Abstract

In traditional dispersive liquid-liquid microextraction procedures, both extraction and dispersive solvents are required, and thus, it increases the consumption of organic solvent. Herein, we reported a CO2-mediated switchable hydrophilicity solvent-based microextraction (SHS-BME) for the determination of bisphenol compounds (BPCs) in complex milk and drink samples. N,N-Dimethylcyclohexylamine was used as a switchable hydrophilicity solvent; it can switch reversibly between one form that is miscible with water and another that forms a biphasic mixture with water, and thus allow extraction of the analytes in a homogeneous phase without dispersive solvent.
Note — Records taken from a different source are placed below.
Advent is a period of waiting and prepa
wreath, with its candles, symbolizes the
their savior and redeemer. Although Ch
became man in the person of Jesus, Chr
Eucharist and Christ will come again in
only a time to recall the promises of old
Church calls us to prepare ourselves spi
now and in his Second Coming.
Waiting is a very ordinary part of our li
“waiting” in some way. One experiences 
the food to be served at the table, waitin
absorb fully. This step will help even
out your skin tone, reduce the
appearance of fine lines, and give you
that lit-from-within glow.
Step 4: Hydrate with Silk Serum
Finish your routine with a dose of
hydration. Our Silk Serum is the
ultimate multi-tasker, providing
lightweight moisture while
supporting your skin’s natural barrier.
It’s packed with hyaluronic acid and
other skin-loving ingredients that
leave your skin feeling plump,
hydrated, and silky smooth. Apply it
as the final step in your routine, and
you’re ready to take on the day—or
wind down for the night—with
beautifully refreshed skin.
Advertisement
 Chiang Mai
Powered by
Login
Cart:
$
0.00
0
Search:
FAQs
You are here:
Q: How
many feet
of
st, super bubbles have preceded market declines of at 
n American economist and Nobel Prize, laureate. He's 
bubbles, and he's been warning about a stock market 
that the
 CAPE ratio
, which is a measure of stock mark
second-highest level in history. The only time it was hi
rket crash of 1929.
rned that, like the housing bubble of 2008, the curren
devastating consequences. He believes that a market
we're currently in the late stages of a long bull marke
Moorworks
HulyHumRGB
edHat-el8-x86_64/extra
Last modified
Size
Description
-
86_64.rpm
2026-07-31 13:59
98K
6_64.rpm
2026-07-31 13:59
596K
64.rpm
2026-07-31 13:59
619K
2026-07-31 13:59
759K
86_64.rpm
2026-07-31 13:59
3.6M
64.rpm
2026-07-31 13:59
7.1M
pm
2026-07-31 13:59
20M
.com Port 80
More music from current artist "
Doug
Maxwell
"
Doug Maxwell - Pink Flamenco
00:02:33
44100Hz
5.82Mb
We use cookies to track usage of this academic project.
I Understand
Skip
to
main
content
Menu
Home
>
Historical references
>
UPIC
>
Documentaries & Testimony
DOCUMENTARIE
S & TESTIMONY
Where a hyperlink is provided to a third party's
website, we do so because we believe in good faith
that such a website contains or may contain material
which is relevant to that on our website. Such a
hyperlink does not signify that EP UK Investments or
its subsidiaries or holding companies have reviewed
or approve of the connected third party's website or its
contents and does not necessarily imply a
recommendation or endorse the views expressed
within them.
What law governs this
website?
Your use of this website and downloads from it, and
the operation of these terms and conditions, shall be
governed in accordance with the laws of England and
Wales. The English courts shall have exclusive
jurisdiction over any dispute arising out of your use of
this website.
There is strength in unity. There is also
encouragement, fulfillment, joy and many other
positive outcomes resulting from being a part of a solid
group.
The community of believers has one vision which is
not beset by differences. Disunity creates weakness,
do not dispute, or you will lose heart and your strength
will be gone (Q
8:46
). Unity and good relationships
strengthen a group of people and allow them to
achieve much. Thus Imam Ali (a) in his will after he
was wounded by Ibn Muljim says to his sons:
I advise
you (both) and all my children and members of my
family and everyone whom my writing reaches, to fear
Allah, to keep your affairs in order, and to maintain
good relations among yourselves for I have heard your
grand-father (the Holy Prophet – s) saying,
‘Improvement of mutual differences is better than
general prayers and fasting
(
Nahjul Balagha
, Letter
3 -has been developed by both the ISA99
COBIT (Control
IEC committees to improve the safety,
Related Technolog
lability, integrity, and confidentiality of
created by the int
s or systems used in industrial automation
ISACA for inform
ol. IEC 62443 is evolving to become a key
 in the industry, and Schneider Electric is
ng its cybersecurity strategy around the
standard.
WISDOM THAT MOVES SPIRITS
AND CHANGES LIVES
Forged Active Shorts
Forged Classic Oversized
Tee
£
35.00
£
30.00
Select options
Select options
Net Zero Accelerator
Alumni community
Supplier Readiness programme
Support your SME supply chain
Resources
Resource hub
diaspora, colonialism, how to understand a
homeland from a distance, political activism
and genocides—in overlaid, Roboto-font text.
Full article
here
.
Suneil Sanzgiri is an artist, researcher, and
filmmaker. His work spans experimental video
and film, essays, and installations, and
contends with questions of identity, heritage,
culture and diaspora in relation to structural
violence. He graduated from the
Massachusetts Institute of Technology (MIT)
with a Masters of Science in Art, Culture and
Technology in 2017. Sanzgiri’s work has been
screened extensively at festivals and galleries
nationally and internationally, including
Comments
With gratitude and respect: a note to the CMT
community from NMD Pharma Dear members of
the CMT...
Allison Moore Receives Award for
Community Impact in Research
Several important parameters were screened and optimized by single factor experiments and central composite design as follows: 782 μL of switchable solvent, 375 μL of NaOH solvent, and 1.1:1 switchable solvent/water (v/v). Under the optimized SHS-BME conditions, the limit of detections (LODs) for BPCs in milk, orange juice, and energy drink samples were in the range of 0.27–0.40 μg L−1 for BPE, 0.17–0.30 μg L−1 for BPA, and 0.50–0.67 μg L−1 for BPB, respectively, and the extraction recoveries for BPCs were in the range of 79.5–103.4% in milk, of 84.5–97.5% in orange juice, and of 91.9–101.2% in energy drinks. The precision of the method, based on relative standard deviations (RSDs), ranged from 1.7 to 4.8% and from 2.1 to 5.7% for intra-day and inter-day comparisons, respectively. In total, this SHS-BME method possesses many advantages, such as high extraction recovery and high detection sensitivity (low LODs and RSDs), no requirement of dispersive solvent, simple operational procedure, reducing the pretreatment time and workload, and so on. Therefore, it has a great potential application value for detection of trace BPCs in routine food tests.